Activity = Look through the records below for the line holding "You are a GUI agent. The screenshot is 919×2576.". Write it out exactly, with each following line through the line holding "May 2017 (53, 1336)".

Extracted information =
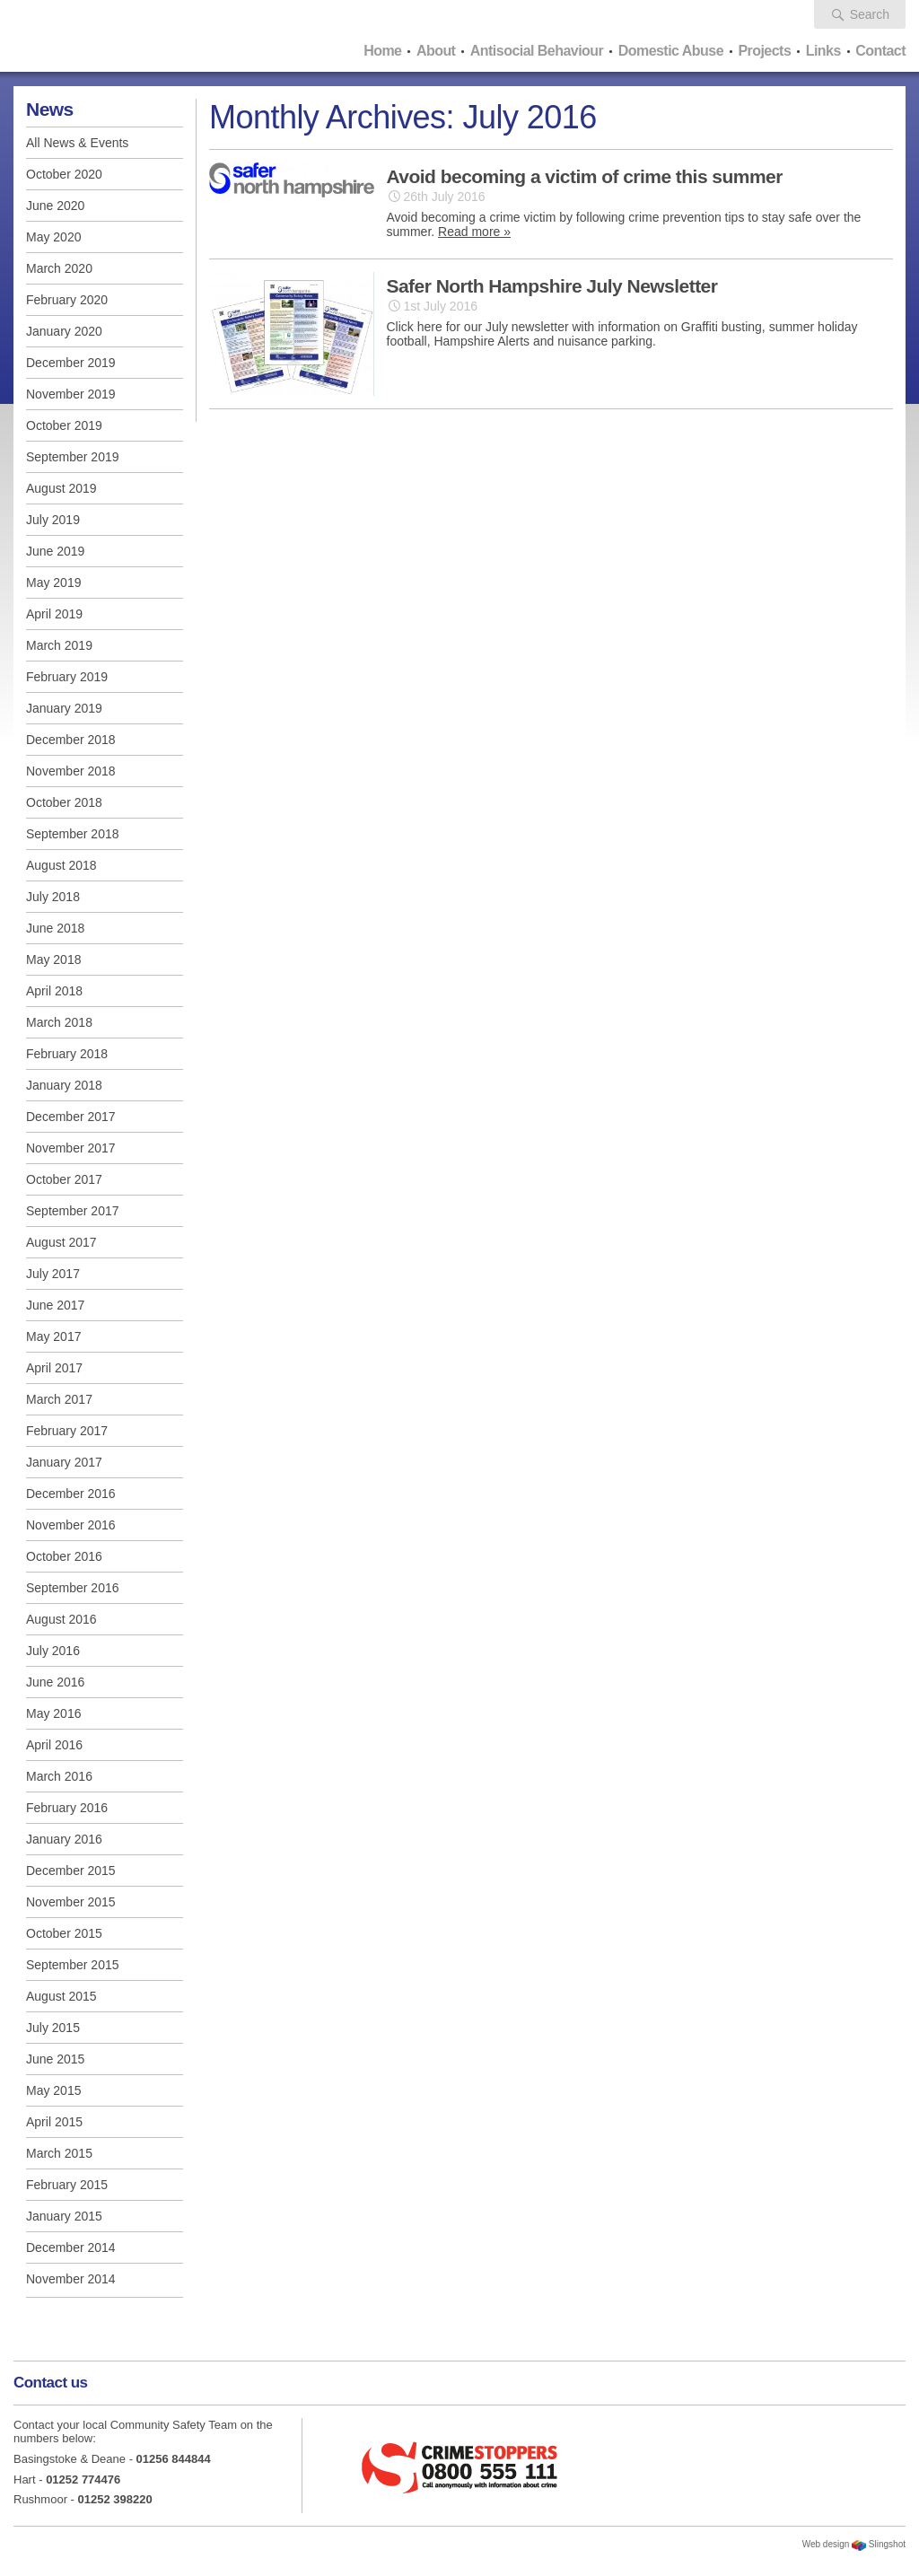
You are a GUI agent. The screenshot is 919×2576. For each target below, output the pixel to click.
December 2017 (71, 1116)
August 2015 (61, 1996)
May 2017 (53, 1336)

--

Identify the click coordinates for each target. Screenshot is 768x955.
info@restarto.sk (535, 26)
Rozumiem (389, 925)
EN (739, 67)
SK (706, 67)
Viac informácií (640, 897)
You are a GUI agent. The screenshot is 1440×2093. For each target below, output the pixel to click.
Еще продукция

Answer to the problem =
You are a GUI agent. The screenshot is 919×2576. For each target below, output the pixel to click.
December 2017 (71, 1116)
August 2015 (61, 1996)
May 2017 (53, 1336)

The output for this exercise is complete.